Arundhati Ghosh of the Indian Foreign Service (1963 batch), who recently passed away in New Delhi, came into prominence in 1971, during the Bangladesh liberation war. On March 25, 1971, the Bengalis of the then East Pakistan rose in revolt against the colonial domination and exploitation by the Punjabis of West Pakistan and declared independence. Indepen-dent Bangladesh came into being. The Pakistani rulers unleashed a reign of terror on the unarmed Bengalis of East Bengal. They became the easy target of the Pakistan Army. Their property was looted and burnt, their womenfolk were raped and innocent men, women and children massacred by the Pakistani Army which came to be known as the ‘Khan sena’.

Tens of thousands of panicky Bengalis started pouring into the neighbouring Indian States of Bengal, Assam, Meghalaya and Tripura to save their lives. Accommodating and feeding the Bangladesh evacuees became a major problem for the Government of India. Sealing the 2217 km long West Bengal-Bangladesh porous border was neither physically possible nor desirable from the humanitarian point of view.

Several lakh Bengali-speaking people crossed the border and took shelter in the villages of West Bengal. By May 1971, the Central Govern-ment opened an office in Writers’ Buildings (which was the seat of the State administration) and posted two IFS officers there to deal with the developing situation. One of the two was Arundhati Roy.
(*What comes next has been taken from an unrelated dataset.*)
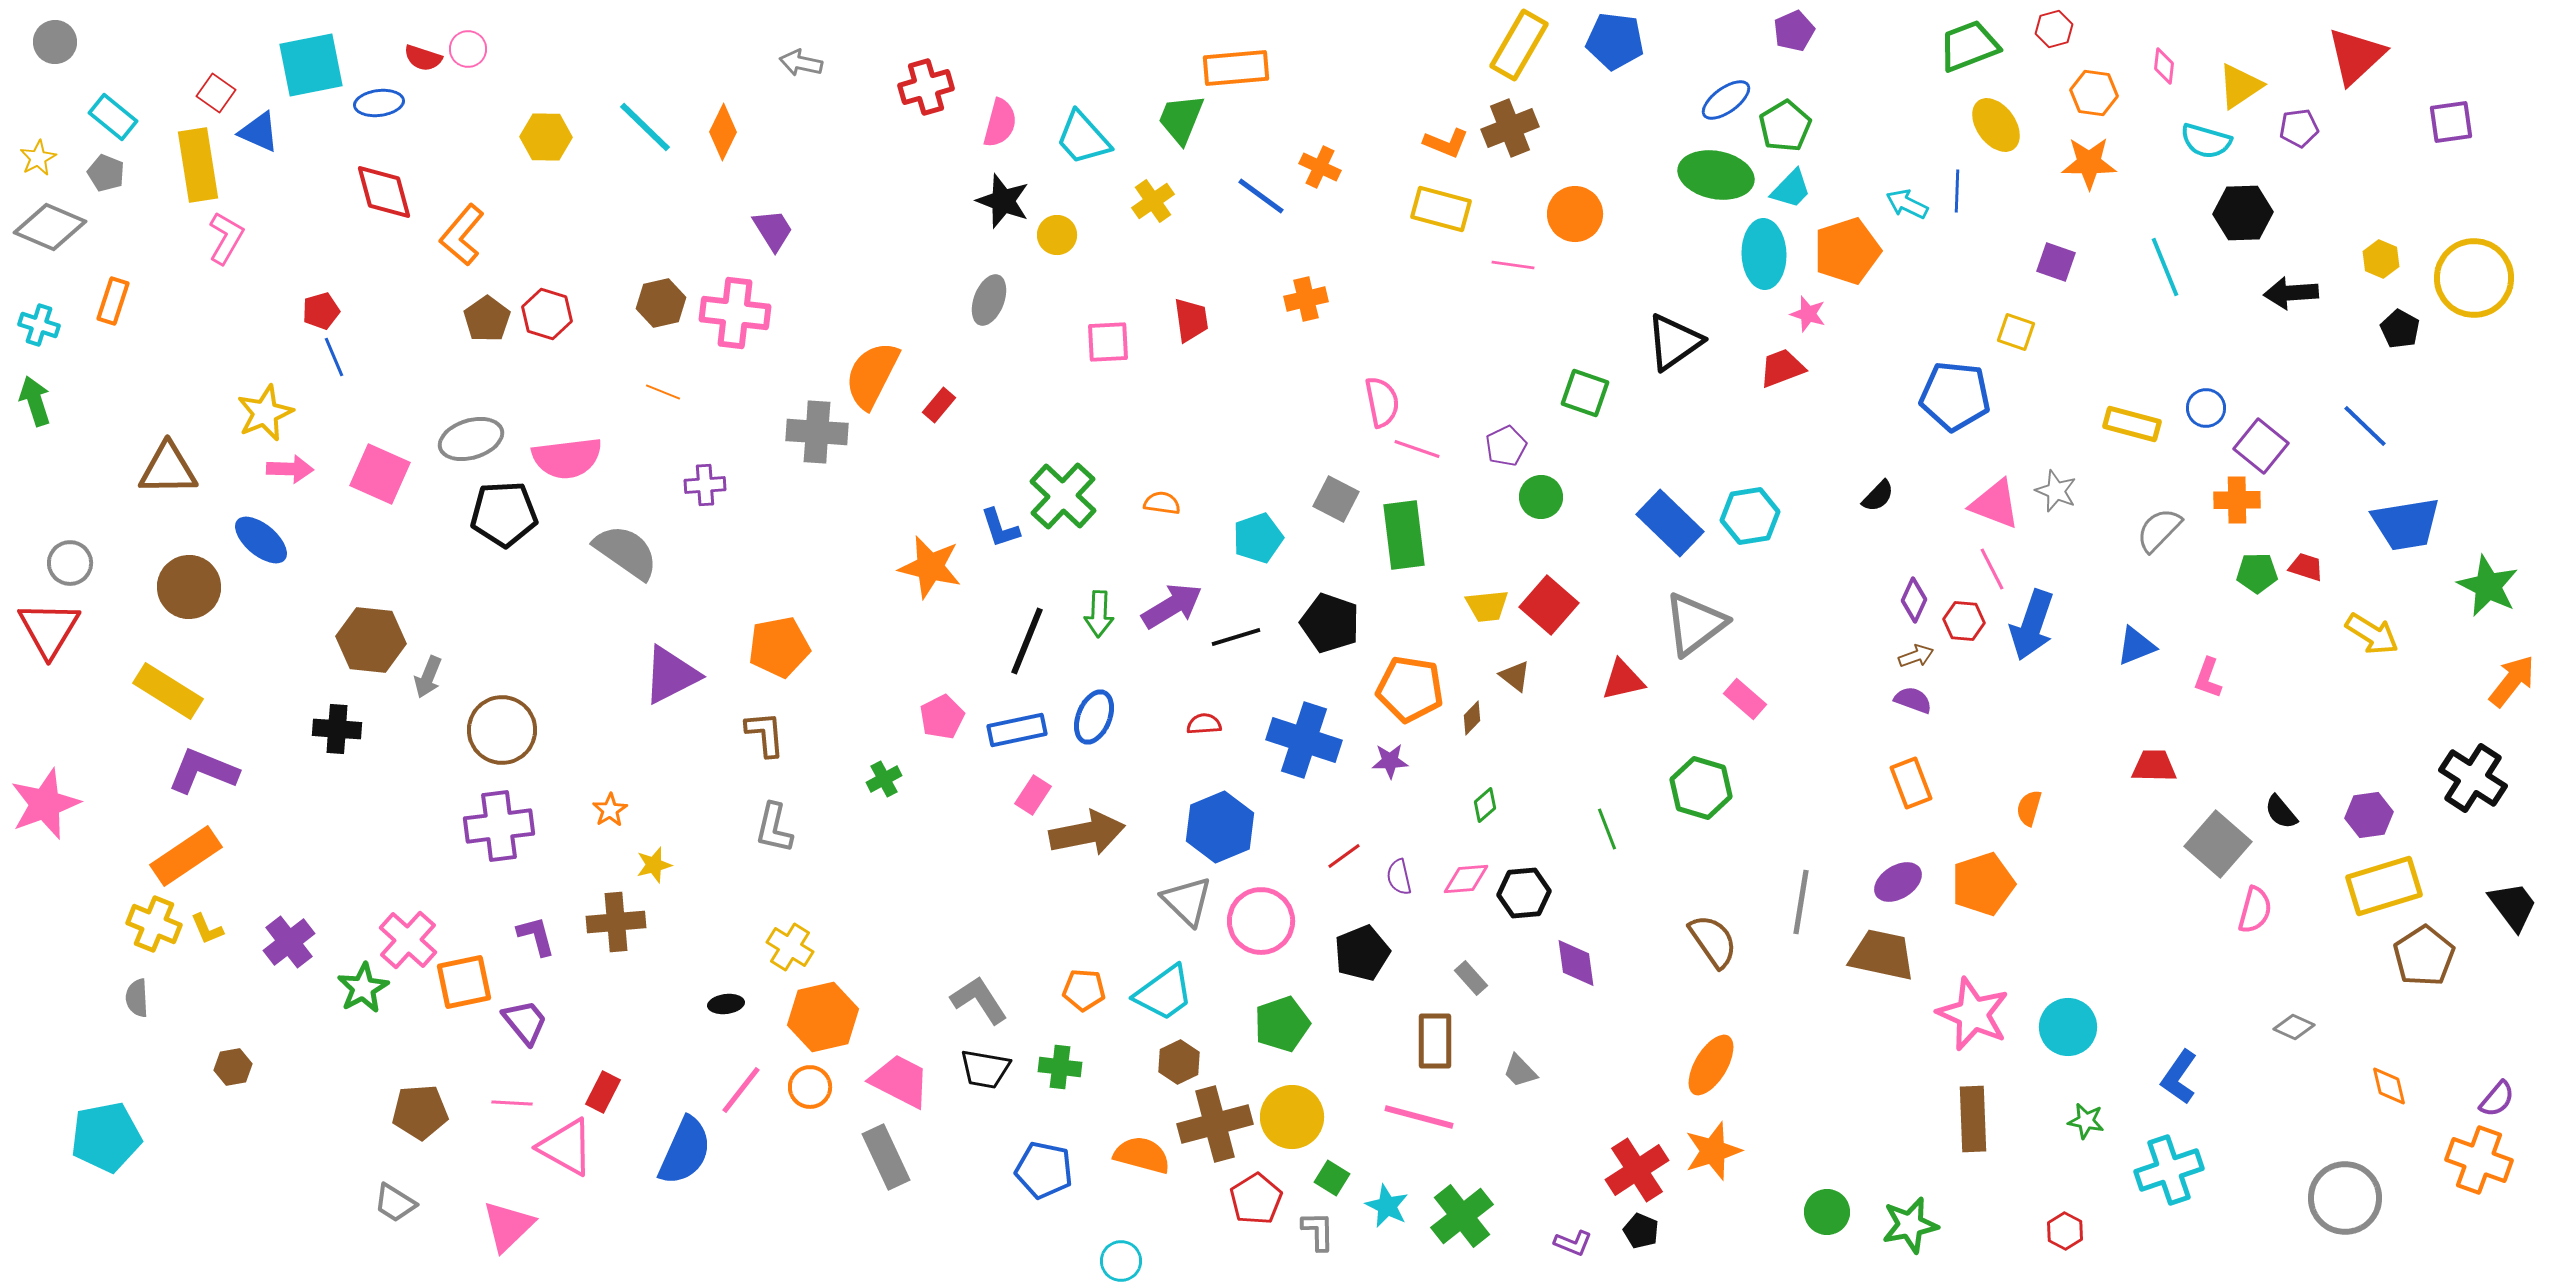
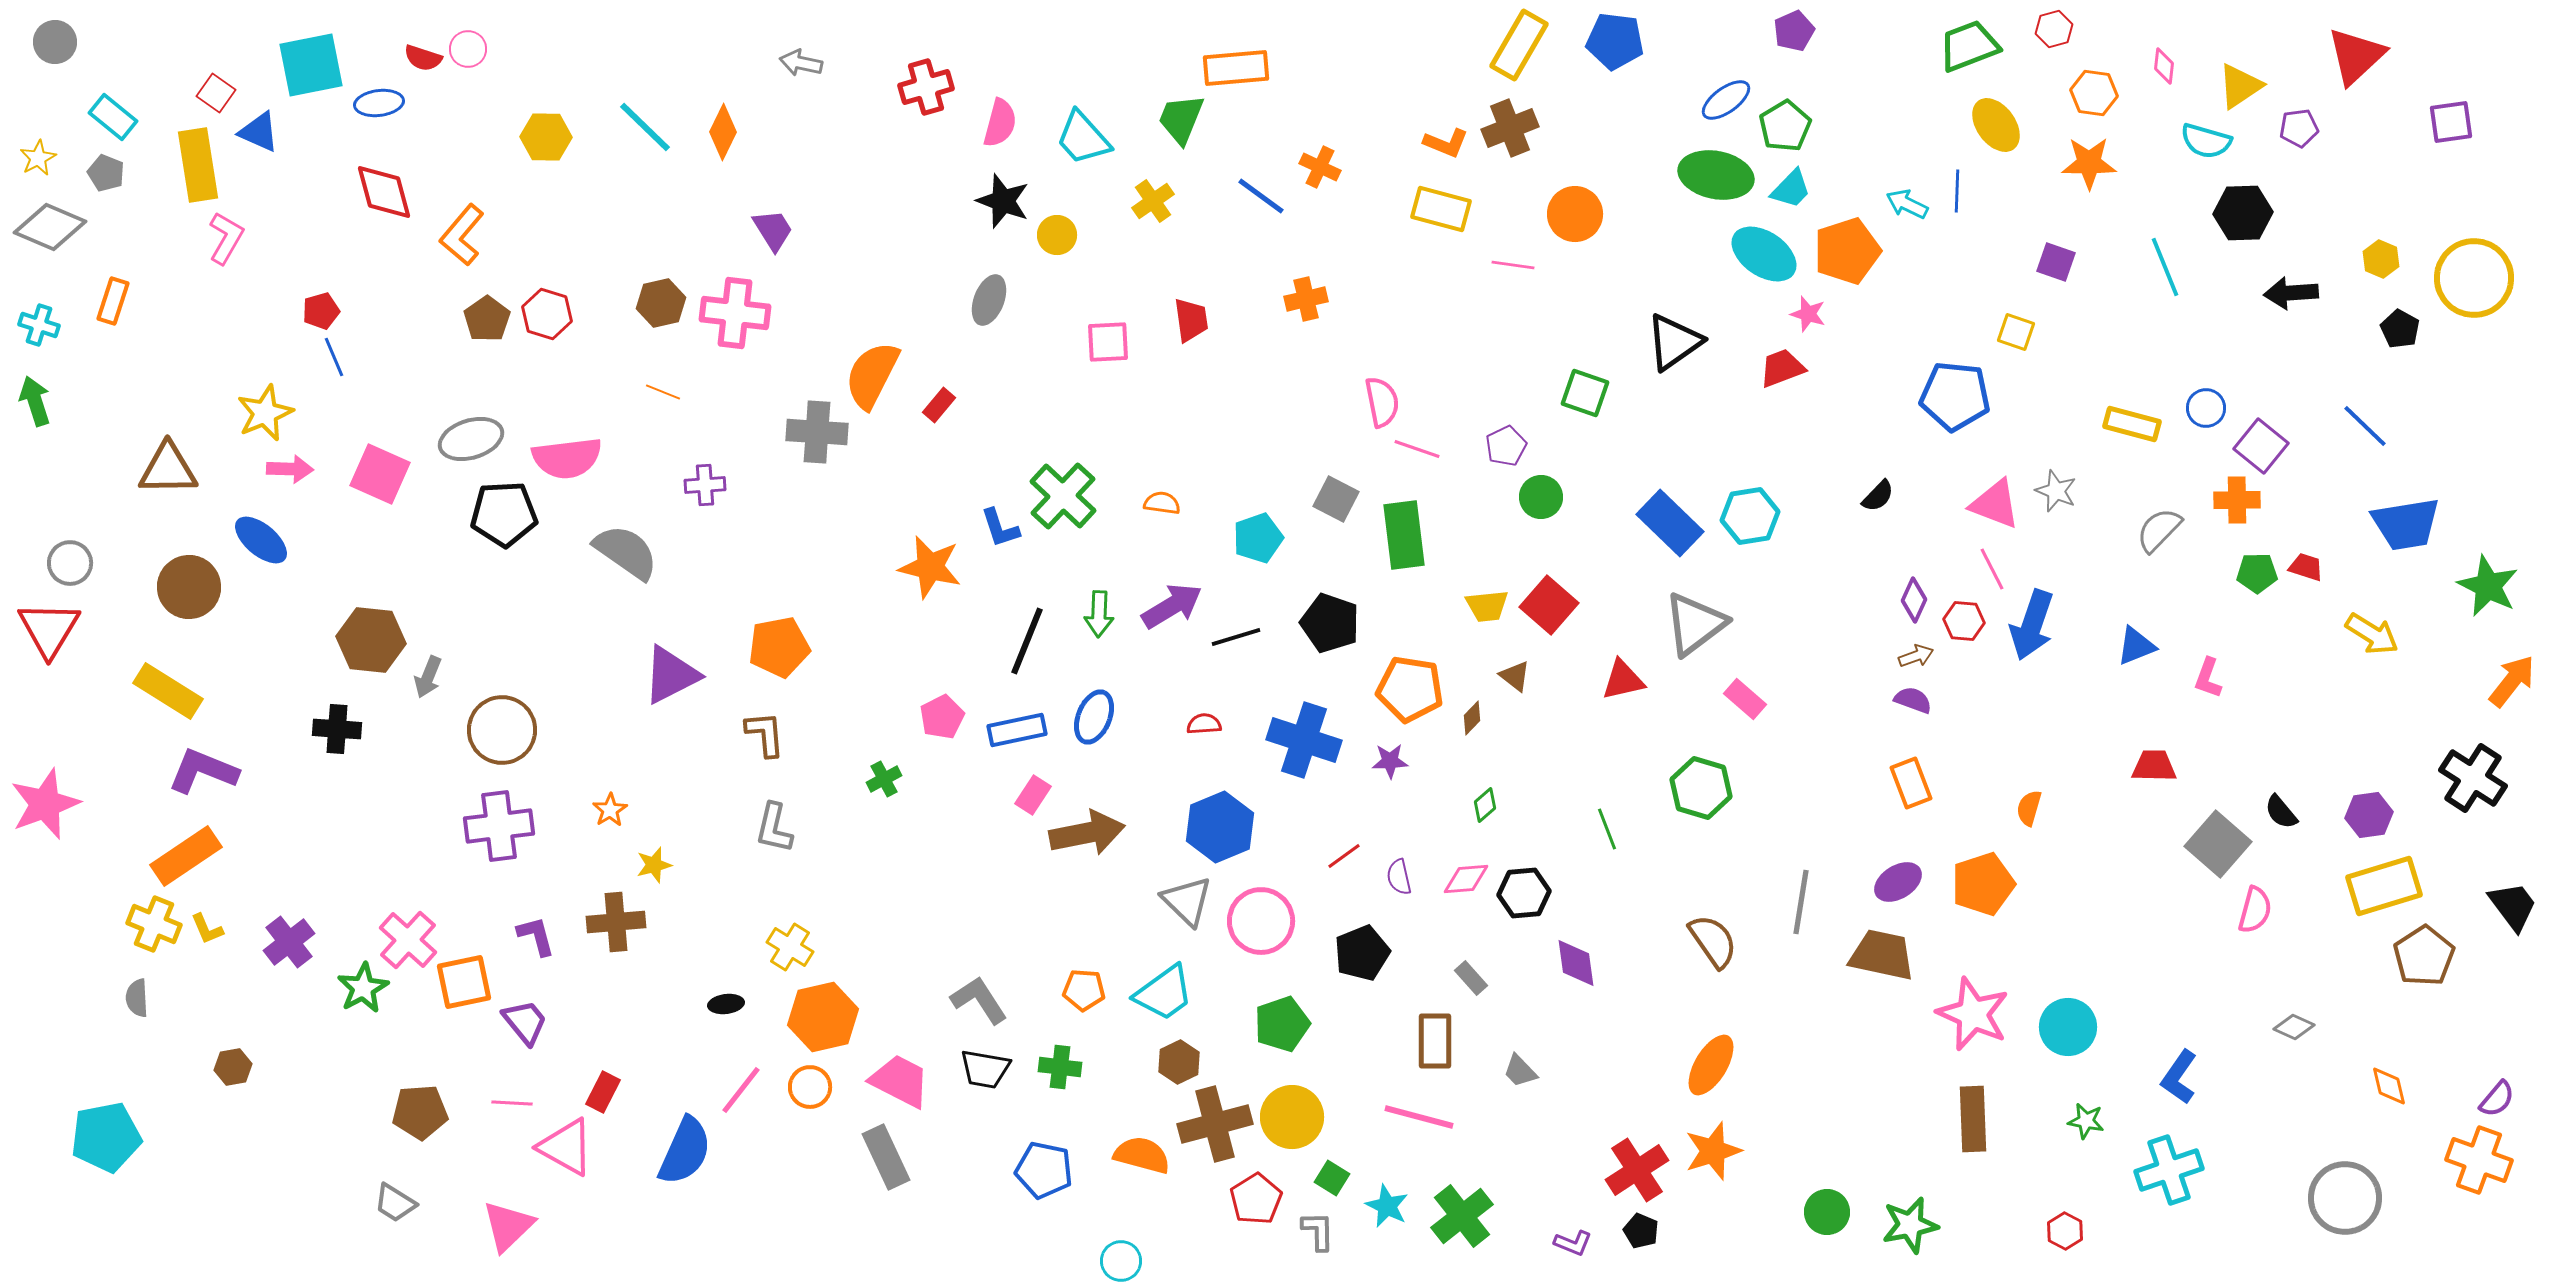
cyan ellipse at (1764, 254): rotated 54 degrees counterclockwise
The other was A.K. Ray. Arundhati’s job was to supervise the evacuee camps and deal with their manifold problems and liaise with the State Government. Arundhati made a mark in her job and became a specialist on the political crisis in Bangladesh.

In December 1971, Prime Minister Indira Gandhi decided to send the Indian Army to help the freedom fighters or the Mukti Bahini of Bangladesh. Within a fortnight Bangladesh was liberated. Arundhati was associated with all the activities that ultimately ended in the defeat of the Pakistani Army. In the fitness of things, Arundhati was posted as a First Secretary in the Indian High Commission in Dhaka—a post she retained for almost three years.
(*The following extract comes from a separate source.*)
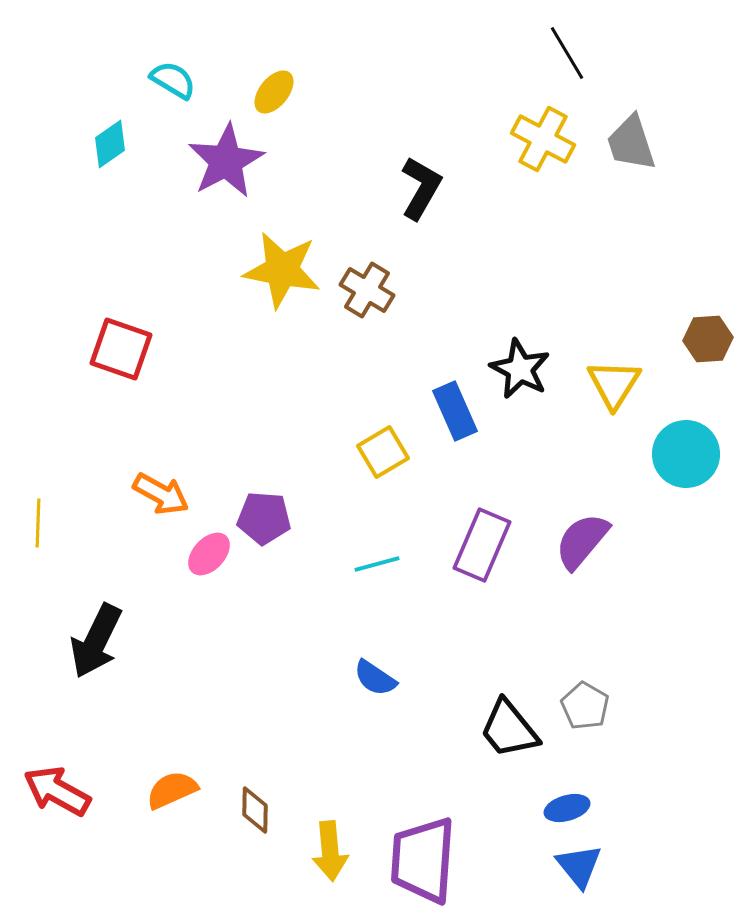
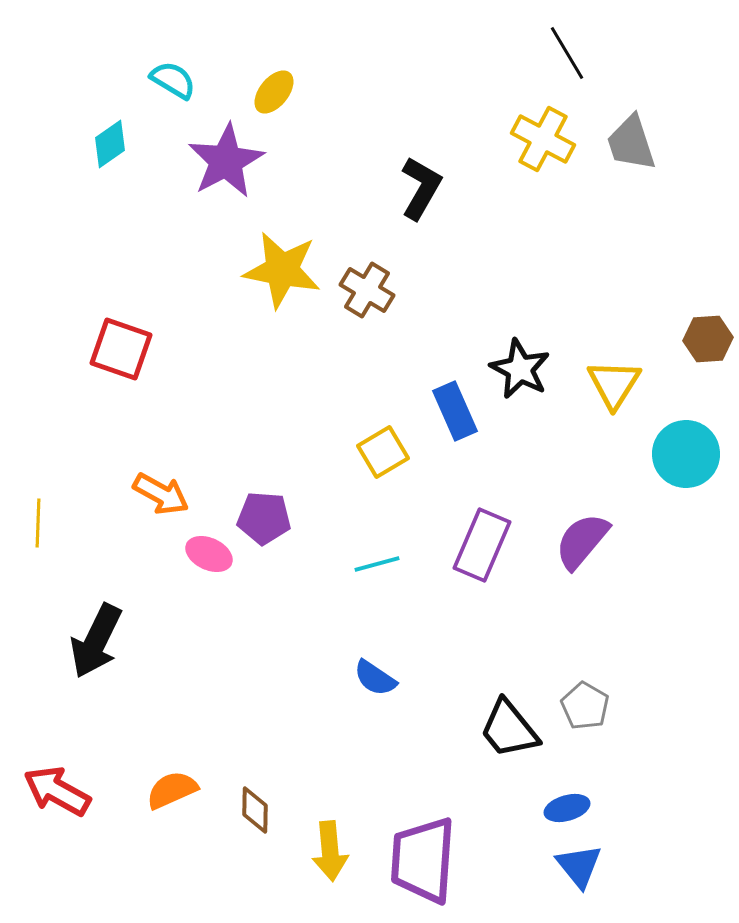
pink ellipse: rotated 72 degrees clockwise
A go-getter type by nature, she had no difficulty in mixing with and befriending the young workers of the Awami League and the two factions of the National Awami Party— Bhasani and Muzaffar. She would sit with them, engage them in adda for hours. She could soon come to the familiar relationship of tui with these youngsters. In the process, she not only made friends among all the major political parties, but, as a diplomat, could get a clear picture of their thinking, of the ideas they had about a host of contemporary problems and of what was going on in their respective parties. She proved more than equal to her sensitive task. The basis of her future rise in her diplomatic career was laid during those eventful days and years in Bangladesh. I still remember her as a bright and jovial young woman in her early thirties, quite uninhibited in her approach but always alert about her duties.

On a personal note I may add that she was the sister of Ruma Pal, a former judge of the Supreme Court, while her brother, Bhaskar Ghosh, was a former chairman of the Prasar Bharati. Her sudden passing away has given me a shock. My tributes to Arundhati.

Now in his mid-eighties, Sukharanjan Sen Gupta is a veteran journalist who had worked for newspapers like Ananda Bazar Patrika and Jugantar and reported widely on the Bangladesh liberation war.